Connecting Livebook to a node on a remote docker container

I have an Elixir app running on a remote server using Dokku. I’d like to connect to it from my local machine using Livebooks, via a SSH tunnel.

I can’t seem to make the remote container visible to my local Livebook.

I’ve tried the top StackOverflow comments and have tried setting RELEASE_NODE, RELEASE_NAME, and RELEASE_DISTRIBUTION. I have RELEASE_COOKIE configured and am using this.

I have tried using RELEASE_NODE as <app_name>@localhost, <app_name>@127.0.0.1, and <app_name>@<server_ip>.
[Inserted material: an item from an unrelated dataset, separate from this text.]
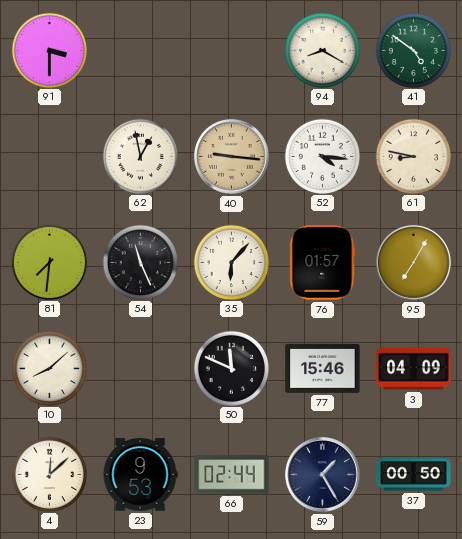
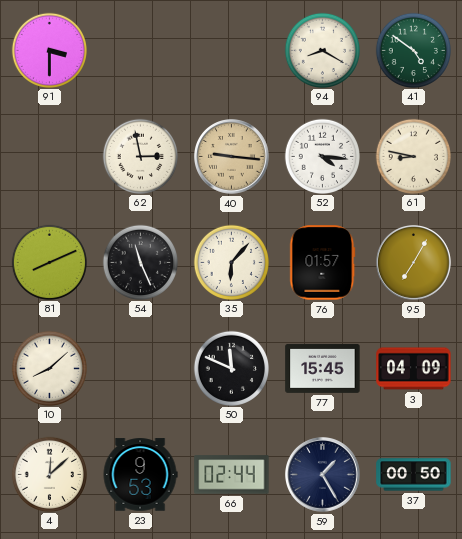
62: 12:58 -> 2:58
81: 7:31 -> 8:11
77: 15:46 -> 15:45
I gather there’s some shenanigans trying to get EPMD to see the remote node. I’ve tried setting ERL_DIST_PORT to 9000, forwarding Dokku’s host 9000 to the container’s 9000, and opening an SSH tunnel with 9000 open.

Is there a straightforward-ish solution or problem I’m missing? I appreciate there’s a few moving parts.

1 Like

Hey @k-p! There are a few elements

  1. The remote node needs to start distribution on a known port. I believe ERL_DIST_PORT is used by rebar3/relx, not the Elixir releases. To force a specific port you can do ELIXIR_ERL_OPTIONS="-erl_epmd_port 9000" (or pass it in vm.args).

  2. The distribution port needs to be forwarded to a local port, let’s assume it’s the same.

  3. The remote node needs to have 127.0.0.1 hostname (or if it uses a domain name, you can edit your local /etc/hosts to resolve it to 127.0.0.1).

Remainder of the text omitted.